If a future administration's Secretary of Health and Human Services is as blind to reality and as subservient to the political wishes of her boss as Kathleen Sebelius is -- and what political appointee won't be? -- the federal government will simply estimate the state's plan to cover fewer people than Obamacare does and deny the waiver -- especially if the requesting state is "red" rather than "blue."

The impact on the federal deficit will be even easier to game. After all, any administration that could with a straight face claim that Obamacare will reduce the federal deficit could claim that the moon is made of green cheese -- or that a state's plan is worse for the federal budget than PPACA is. And any Democrat administration will do just that if a state's plan poses a perceived threat to the federal government's involvement in health insurance. Obamacare is, after all, more about power and vote-buying than about a quality health care system for our nation.

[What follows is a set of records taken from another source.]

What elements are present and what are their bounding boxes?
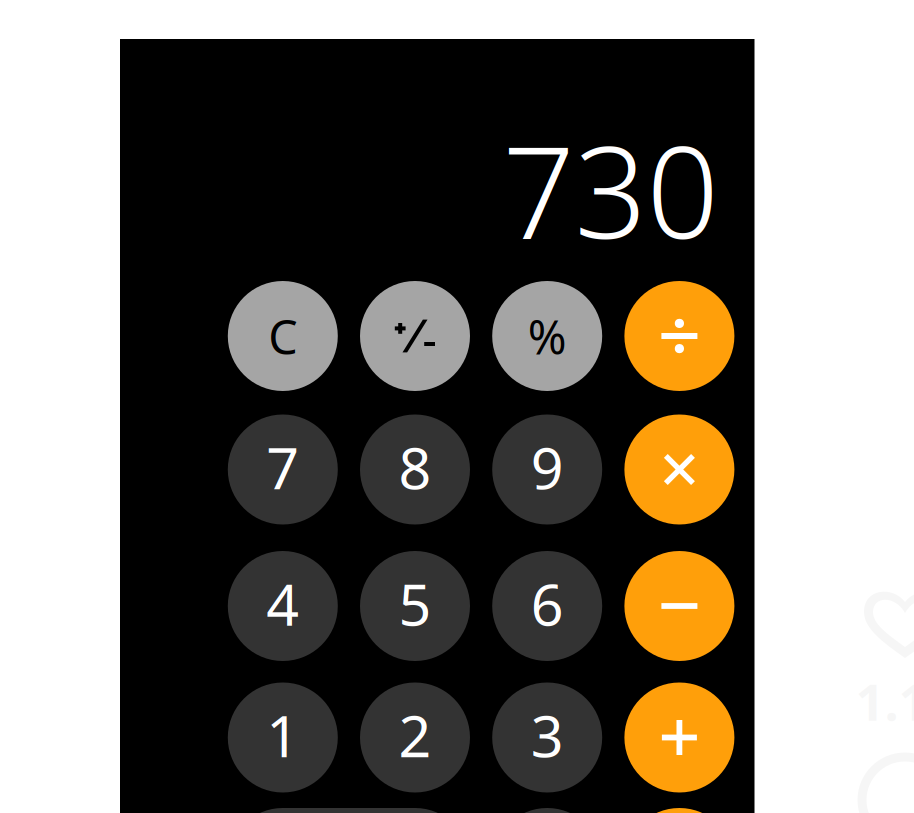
button[interactable]: Equals	[624, 808, 734, 813]
staticText: 9	[531, 429, 564, 505]
button[interactable]: 0	[228, 808, 470, 813]
button[interactable]: 4	[228, 551, 338, 661]
button[interactable]: Add	[624, 682, 734, 792]
button[interactable]: .	[492, 808, 602, 813]
staticText: %	[528, 306, 567, 368]
button[interactable]: Percent	[492, 281, 602, 391]
button[interactable]: 8	[360, 414, 470, 524]
button[interactable]: 6	[492, 551, 602, 661]
staticText: 3	[531, 697, 564, 773]
button[interactable]: 5	[360, 551, 470, 661]
button[interactable]: Multiply	[624, 414, 734, 524]
button[interactable]: 2	[360, 682, 470, 792]
staticText: 5	[398, 565, 432, 642]
button[interactable]: Divide	[624, 281, 734, 391]
staticText: 4	[266, 565, 299, 642]
staticText: 1	[266, 697, 299, 773]
button[interactable]: 1	[228, 682, 338, 792]
button[interactable]: 7	[228, 414, 338, 524]
staticText: 730	[502, 105, 718, 274]
button[interactable]: Subtract	[624, 551, 734, 661]
staticText: C	[268, 306, 297, 368]
staticText: 2	[398, 697, 432, 773]
staticText: 7	[266, 429, 299, 505]
button[interactable]: 3	[492, 682, 602, 792]
button[interactable]: Clear	[228, 281, 338, 391]
button[interactable]: Toggle sign	[360, 281, 470, 391]
button[interactable]: 9	[492, 414, 602, 524]
staticText: 6	[531, 565, 564, 642]
staticText: 8	[398, 429, 432, 505]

PPACA's wishful thinking about "affordable" and "comprehensive" insurance is based on massive government subsidies and the cynically rosy assumptions typical of the Obama administration. (Who can forget that if we passed the "stimulus," unemployment would stay below 8%?) No state can afford similar subsidies which will be needed to provide insurance covering every ailment under the sun, every pre-existing condition, and almost every person in the state. In other words, no state will be able to meet the waiver provisions while also keeping health insurance as "affordable" as PPACA because states can't redistribute income on the scale that the federal government does to mask the true price increases.

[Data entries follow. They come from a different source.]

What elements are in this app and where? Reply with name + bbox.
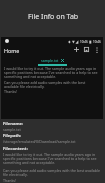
button[interactable]: sample.txt — [41, 58, 64, 63]
staticText: Can you please add audio samples with th… — [3, 168, 102, 177]
button[interactable]: Save — [82, 45, 91, 54]
staticText: sample.txt — [3, 127, 21, 132]
button[interactable]: New tab — [72, 45, 81, 54]
staticText: File Info on Tab — [28, 12, 79, 22]
staticText: Thanks! — [4, 89, 18, 94]
staticText: sample.txt — [41, 58, 59, 63]
staticText: Can you please add audio samples with th… — [4, 80, 100, 89]
staticText: Thanks! — [3, 178, 17, 183]
staticText: Filecontent: — [3, 146, 28, 152]
button[interactable]: More options — [92, 45, 101, 54]
staticText: Home — [4, 47, 20, 54]
staticText: I would like to try it out. The sample a… — [3, 152, 102, 165]
staticText: /storage/emulated/0/Download/sample.txt — [3, 139, 76, 144]
staticText: Filename: — [3, 121, 24, 127]
staticText: 10:46 — [80, 40, 88, 44]
staticText: 10:46 — [93, 40, 101, 44]
staticText: I would like to try it out. The sample a… — [4, 66, 100, 79]
staticText: Filepath: — [3, 133, 22, 139]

Therefore, any state plan designed to meet the coverage requirements will inevitably rely on federal subsidies. Health care bureaucrats in HHS and in the Center for Medicare and Medicaid Services (CMS) will then create their newest Orwellian calculation proving that the state's plan will increase the federal budget deficit and the waiver will be denied.

Even in the imaginary situation where a workable state plan could be devised, an objective review of which would show it to meet all the waiver requirements, a Democrat analysis will use wildly different assumptions to reach a different conclusion. Remember, this is the party that says the "stimulus" has "created or saved" three million jobs and wonders what the definition of "is" is.

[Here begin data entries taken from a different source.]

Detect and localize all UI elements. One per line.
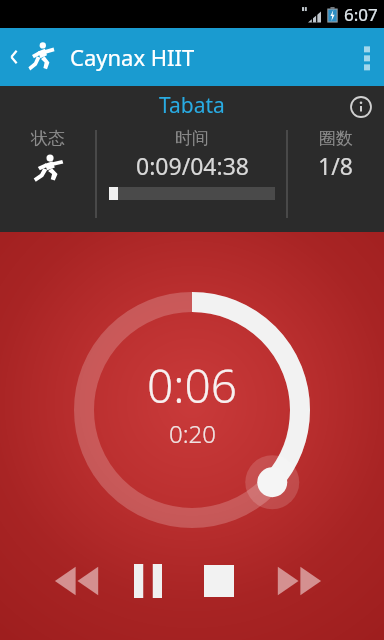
staticText: 0:20: [169, 417, 216, 450]
staticText: 状态: [31, 128, 65, 149]
button[interactable]: Back: [0, 32, 62, 82]
staticText: Tabata: [159, 91, 225, 120]
button[interactable]: More options: [350, 33, 384, 81]
staticText: Caynax HIIT: [70, 42, 195, 72]
staticText: 0:06: [147, 354, 238, 417]
button[interactable]: Previous: [44, 554, 110, 608]
staticText: 0:09/04:38: [136, 150, 249, 181]
button[interactable]: Stop: [194, 555, 244, 607]
button[interactable]: Next: [266, 554, 332, 608]
staticText: 6:07: [344, 3, 378, 26]
button[interactable]: Pause: [124, 554, 172, 608]
staticText: 时间: [175, 128, 209, 149]
staticText: 1/8: [318, 150, 353, 181]
staticText: 圈数: [319, 128, 353, 149]
button[interactable]: Info: [342, 88, 380, 126]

The provisions of the waiver plan -- a plan originally introduced by Senators Ron Wyden (D-OR) and Scott Brown (R-MA) -- are the health care equivalent of whack-a-mole. Every time a state tries to meet one of the requirements, they'll find the federal government -- at least if a Democrat is in the White House -- popping up their pointy little bureaucrat heads and saying "Sorry, you don't meet this other requirement."

As Senator Orrin Hatch (R-UT) said in an interview on PBS, "Don't think that those waivers mean anything; they really don't… The reason they're not going to work is that they pound all this stuff on top of the states run by nothing else but the almighty federal government. And I know what's going to happen: If President Obama is re-elected, within a couple of years he's going to throw his hands in the air and say 'this isn't working, we must go to a single payer system,' in other words… socialized medicine." (For those who still have any doubt as to the leanings of even the best-mannered "mainstream" talking heads, one can hear a muffled chuckle from PBS's Judy Woodruff as Hatch is speaking.)

The left's future rhetorical tactics are already on display with Mrs. Sebelius saying that Senator Hatch's skepticism about the waiver plan is because Hatch "clearly has some objection to covering all Americans…"

So when Barack Obama tells the nation's governors "Go ahead, take that route," it's the political equivalent of "Please, Br'er Republican, don't throw me into that briar patch!" After all, would Obama really support letting whole states opt out of his dream of socialized health insurance? Republicans will be making a fatal political and fiscal error by even dipping their toes into the poisoned well of Obama's faux-offer of state waivers from Obamacare.